OLG Frankfurt am Main, Urteil vom 24.01.2018, Az.: 13 U 165/16

Quelle: OLG Frankfurt a.M., PM vom 29.01.2018

Praxishinweis:

Bei Kaufverträgen über E-Mail-Adressen ist stets im Hinterkopf zu behalten, dass die gekauften Adressen nicht für E-Mail-Werbung genutzt werden dürfen, sofern (was oft der Fall sein wird) die jeweiligen Adressinhaber in den Erhalt von E-Mail-Werbung nicht wirksam eingewilligt haben. Liegt keine Einwilligung vor, können sowohl die Adressinhaber als auch Wettbewerber, Verbraucherschutzverbände und Abmahnverbände die Zusendung von Werbe-E-Mails abmahnen und den Unterlassungsanspruch notfalls gerichtlich geltend machen.
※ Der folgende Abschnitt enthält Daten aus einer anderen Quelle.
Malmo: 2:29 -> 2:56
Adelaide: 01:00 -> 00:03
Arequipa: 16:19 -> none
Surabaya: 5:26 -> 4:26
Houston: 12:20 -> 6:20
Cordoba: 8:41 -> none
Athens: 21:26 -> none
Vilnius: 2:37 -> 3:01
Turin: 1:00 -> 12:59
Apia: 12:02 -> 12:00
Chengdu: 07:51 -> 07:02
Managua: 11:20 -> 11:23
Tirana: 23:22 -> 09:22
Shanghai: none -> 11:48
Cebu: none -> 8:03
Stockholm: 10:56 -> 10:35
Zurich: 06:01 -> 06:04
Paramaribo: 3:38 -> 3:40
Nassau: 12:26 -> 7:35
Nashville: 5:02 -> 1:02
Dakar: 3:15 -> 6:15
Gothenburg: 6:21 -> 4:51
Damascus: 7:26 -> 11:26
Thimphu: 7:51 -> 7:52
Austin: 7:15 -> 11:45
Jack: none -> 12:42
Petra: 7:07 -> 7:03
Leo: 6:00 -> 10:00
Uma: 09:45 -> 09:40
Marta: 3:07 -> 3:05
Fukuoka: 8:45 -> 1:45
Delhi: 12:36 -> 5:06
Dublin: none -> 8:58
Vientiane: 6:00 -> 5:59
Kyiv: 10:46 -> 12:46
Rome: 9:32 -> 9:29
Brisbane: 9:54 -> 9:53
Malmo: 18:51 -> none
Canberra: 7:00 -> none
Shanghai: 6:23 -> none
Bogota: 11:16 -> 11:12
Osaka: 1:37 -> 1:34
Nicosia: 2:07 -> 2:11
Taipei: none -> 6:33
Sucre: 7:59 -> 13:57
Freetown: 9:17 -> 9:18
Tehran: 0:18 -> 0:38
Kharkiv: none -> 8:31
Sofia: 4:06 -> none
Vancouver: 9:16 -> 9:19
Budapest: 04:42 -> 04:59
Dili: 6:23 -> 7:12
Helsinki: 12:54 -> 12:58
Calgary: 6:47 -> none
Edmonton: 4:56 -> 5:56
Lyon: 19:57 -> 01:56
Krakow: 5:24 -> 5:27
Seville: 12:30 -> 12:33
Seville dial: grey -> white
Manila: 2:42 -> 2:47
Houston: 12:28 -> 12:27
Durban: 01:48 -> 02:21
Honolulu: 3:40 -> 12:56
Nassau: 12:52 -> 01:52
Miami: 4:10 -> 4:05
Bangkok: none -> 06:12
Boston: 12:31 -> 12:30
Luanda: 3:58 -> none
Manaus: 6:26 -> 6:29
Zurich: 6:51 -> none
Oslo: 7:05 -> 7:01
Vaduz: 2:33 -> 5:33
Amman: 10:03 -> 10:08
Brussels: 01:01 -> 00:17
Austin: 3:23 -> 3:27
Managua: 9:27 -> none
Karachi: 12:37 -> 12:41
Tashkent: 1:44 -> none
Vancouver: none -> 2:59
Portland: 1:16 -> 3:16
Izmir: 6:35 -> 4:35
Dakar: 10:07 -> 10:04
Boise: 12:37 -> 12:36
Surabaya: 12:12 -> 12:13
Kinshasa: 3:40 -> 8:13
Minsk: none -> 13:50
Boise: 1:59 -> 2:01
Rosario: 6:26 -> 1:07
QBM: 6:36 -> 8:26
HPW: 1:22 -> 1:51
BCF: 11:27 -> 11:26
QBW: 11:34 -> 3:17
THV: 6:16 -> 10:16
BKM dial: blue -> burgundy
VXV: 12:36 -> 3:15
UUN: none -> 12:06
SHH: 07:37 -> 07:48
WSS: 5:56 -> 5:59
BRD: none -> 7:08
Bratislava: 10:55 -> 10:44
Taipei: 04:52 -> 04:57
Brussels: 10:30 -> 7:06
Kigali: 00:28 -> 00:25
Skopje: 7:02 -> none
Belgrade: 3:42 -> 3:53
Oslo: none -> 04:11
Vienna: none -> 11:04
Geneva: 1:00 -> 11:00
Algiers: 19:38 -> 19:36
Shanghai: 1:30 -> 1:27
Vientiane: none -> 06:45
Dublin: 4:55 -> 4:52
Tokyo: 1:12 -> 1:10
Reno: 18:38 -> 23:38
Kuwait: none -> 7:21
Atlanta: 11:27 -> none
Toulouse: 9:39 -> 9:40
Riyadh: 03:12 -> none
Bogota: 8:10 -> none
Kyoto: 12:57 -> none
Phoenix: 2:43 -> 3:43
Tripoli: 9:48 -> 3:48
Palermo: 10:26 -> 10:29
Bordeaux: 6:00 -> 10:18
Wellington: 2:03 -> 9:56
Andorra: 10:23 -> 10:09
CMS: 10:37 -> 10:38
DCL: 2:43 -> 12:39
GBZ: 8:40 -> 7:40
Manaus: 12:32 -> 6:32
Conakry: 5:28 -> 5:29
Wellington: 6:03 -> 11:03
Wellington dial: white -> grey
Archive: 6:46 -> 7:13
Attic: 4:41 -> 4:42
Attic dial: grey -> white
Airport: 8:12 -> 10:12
An das Vorliegen einer Einwilligung werden dabei  hohe Anforderungen gestellt. So muss der Betroffene vor Abgabe seiner Einwilligung über folgende Punkte informiert werden:

- Person des E-Mail-Versenders bzw. Newlsetterversenders
- Inhalt der E-Mail-Werbung bzw. des Newlsetters
- Hinweis auf Möglichkeiten der Abbestellung der E-Mail-Werbung bzw. des Newsletters

Fehlt eine der vorstehenden Angaben, nützt übrigens auch ein ordnungsgemäß durchgeführtes Double-Opt-In-Verfahren nicht, da der Adressinhaber bei der Anmeldung zur E-Mail-Werbung bzw. des Newsletters nicht ausreichend über den Inhalt und die Bedeutung seiner Einwilligung aufgeklärt wurde.